Four major banks, Bank of Baroda, IDBI Bank, Bank of Maharashtra, and ICICI Bank, have recently been hit with financial fines by the Reserve Bank of India (RBI) for noncompliance with key regulatory requirements. Following RBI examinations of the banks' operational and financial operations for the fiscal years 2023 and 2024, these fines were imposed. These fines are intended to improve adherence to banking regulations and guarantee that banks conduct themselves in an open and accountable manner. The RBI underlined, however, that these measures are only connected to regulatory matters and have no bearing on the legality of agreements or transactions between banks and their clients.

Bank of Baroda(BoB)

For failing to observe RBI guidelines regarding customer service and deposit interest rates, Bank of Baroda was fined Rs.61.40 lakh. In violation of the regulations, the bank permitted an insurance company to provide non-cash incentives to its employees. Additionally, some frozen or dormant savings accounts did not get timely interest credits. 


IDBI Bank 

In 2023, these problems were discovered during an RBI examination. Following a personal hearing and an assessment of the bank's response, the RBI chose to issue the penalty after the bank was requested to explain its actions.

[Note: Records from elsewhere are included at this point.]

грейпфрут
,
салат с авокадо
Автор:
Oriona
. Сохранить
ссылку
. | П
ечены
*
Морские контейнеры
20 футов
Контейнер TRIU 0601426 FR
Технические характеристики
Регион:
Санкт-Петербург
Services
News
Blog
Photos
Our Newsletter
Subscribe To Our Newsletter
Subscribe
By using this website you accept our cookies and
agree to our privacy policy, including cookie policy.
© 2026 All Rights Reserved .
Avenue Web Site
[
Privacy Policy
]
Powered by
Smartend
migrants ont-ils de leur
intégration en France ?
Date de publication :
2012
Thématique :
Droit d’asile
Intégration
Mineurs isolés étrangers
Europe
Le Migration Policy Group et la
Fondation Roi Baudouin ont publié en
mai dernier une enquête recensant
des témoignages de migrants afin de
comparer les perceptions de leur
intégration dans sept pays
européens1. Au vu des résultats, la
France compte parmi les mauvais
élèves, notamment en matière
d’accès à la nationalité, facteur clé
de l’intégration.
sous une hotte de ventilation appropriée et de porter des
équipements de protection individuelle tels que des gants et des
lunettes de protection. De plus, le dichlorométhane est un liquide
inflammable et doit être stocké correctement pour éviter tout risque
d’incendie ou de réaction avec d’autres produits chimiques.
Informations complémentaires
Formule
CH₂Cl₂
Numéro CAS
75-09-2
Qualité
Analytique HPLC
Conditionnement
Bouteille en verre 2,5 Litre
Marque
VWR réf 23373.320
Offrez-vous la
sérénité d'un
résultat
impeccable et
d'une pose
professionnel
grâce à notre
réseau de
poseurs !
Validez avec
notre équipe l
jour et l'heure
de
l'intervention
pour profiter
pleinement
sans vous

For violating the RBI's guidelines under the Interest Subvention Scheme, which offers farmers interest relief on short-term loans made through the Kisan Credit Card (KCC), IDBI Bank was fined Rs.31.80 lakh.


Bank of Maharashtra 


BoM received a fine of Rs.31.80 lakh for failing to fully comply with Know Your Customer (KYC) rules. The bank opened several deposit accounts using Aadhaar-based e-KYC through OTP, in a non-face-to-face manner, but did not meet all the regulatory requirements for such processes. This was identified during the RBI’s evaluation for the financial year ending March 31, 2024. The bank’s explanations and submissions were reviewed, and the penalty was imposed for deficiencies in following the KYC norms.


ICICI Bank 
ICICI Bank faced the highest penalty of Rs.97.80 lakh. The bank failed to report a cyber security incident to the RBI within the required time, did not implement an effective system for alerting suspicious account activity, and also failed to send credit card statements to certain customers—yet charged them late payment fees. These failures were considered serious breaches of customer service and operational transparency. After a detailed inspection and review of the bank’s responses, the RBI imposed the penalty.These penalties are aimed at reinforcing the importance of following regulatory standards. RBI emphasized that these fines are not judgments on the legal validity of customer transactions or contracts, but are strictly based on gaps in compliance. Penalties have been imposed in exercise of powers conferred on RBI under the provisions of Section 47A(1)(c) read with Sections 46(4)(i) and 51(1) of the Banking Regulation Act, 1949.